▸ Problem statement
Having located the line with "This screenshot has", repeat it and all remaining lines of the records exactly. Pictures do not belong in the answer.

---------- Dataset records ----------

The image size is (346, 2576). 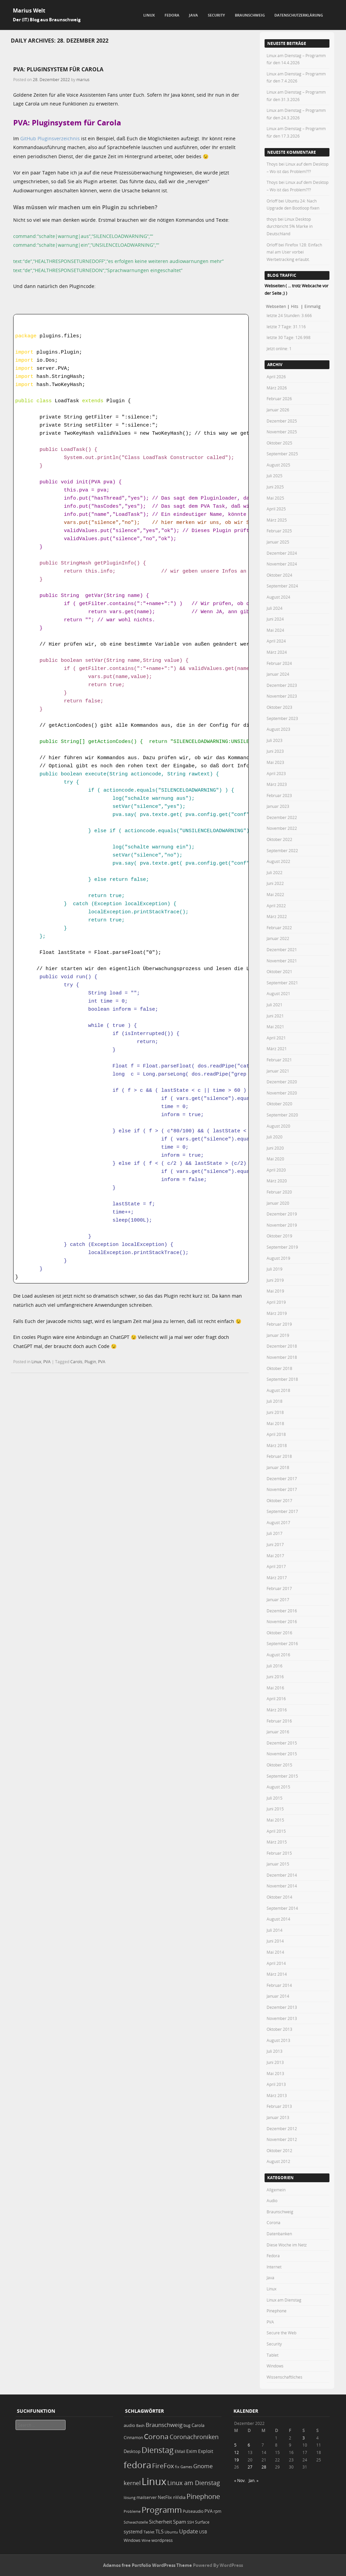 What do you see at coordinates (294, 252) in the screenshot?
I see `Firefox 128: Einfach mal am User vorbei Werbetracking erlaubt.` at bounding box center [294, 252].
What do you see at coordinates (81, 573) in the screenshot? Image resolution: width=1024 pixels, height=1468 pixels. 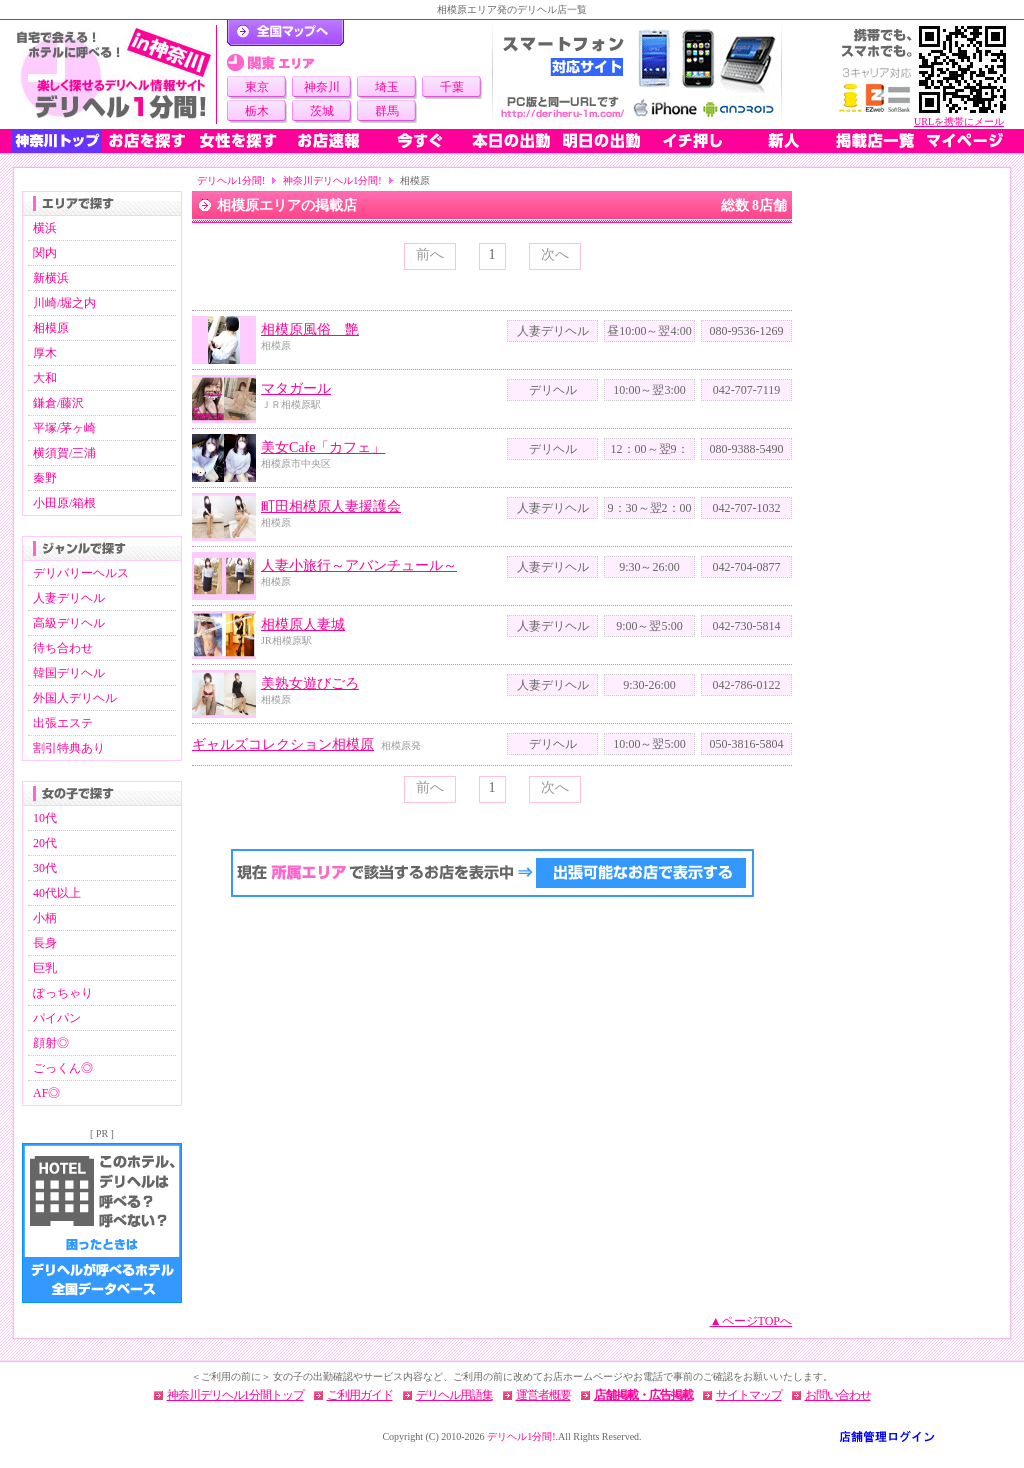 I see `デリバリーヘルス` at bounding box center [81, 573].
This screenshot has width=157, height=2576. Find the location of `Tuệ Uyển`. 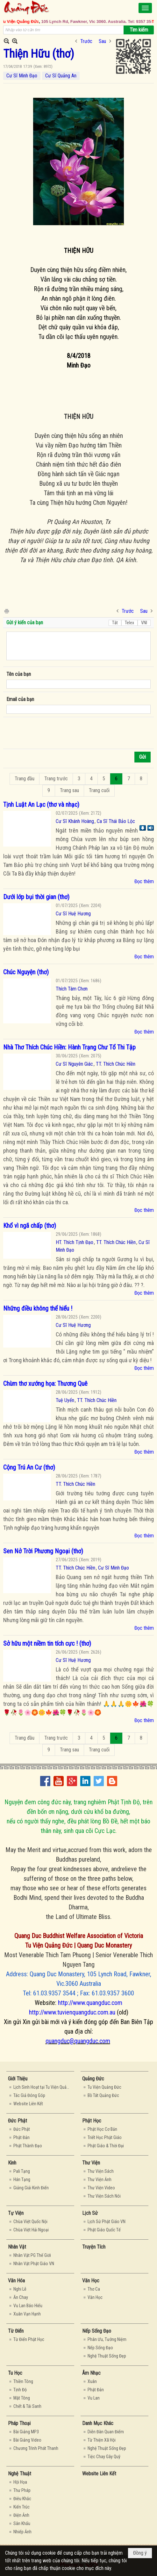

Tuệ Uyển is located at coordinates (65, 1400).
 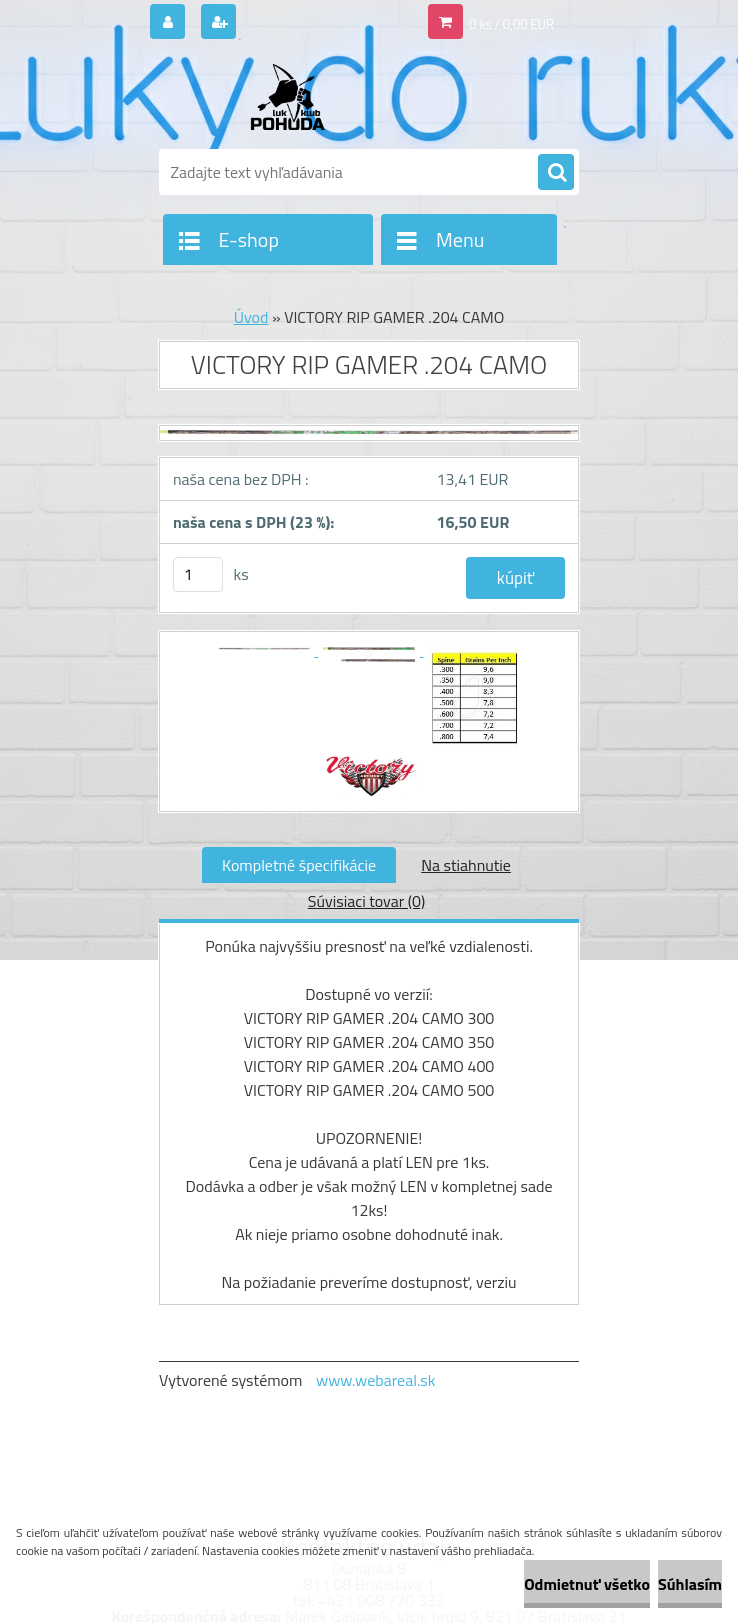 What do you see at coordinates (198, 574) in the screenshot?
I see `[kusy]` at bounding box center [198, 574].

----------

▸ Response to the exercise
This screenshot has width=157, height=2576. Find the location of `Tuệ Uyển`. 

Tuệ Uyển is located at coordinates (65, 1400).
  What do you see at coordinates (198, 574) in the screenshot?
I see `[kusy]` at bounding box center [198, 574].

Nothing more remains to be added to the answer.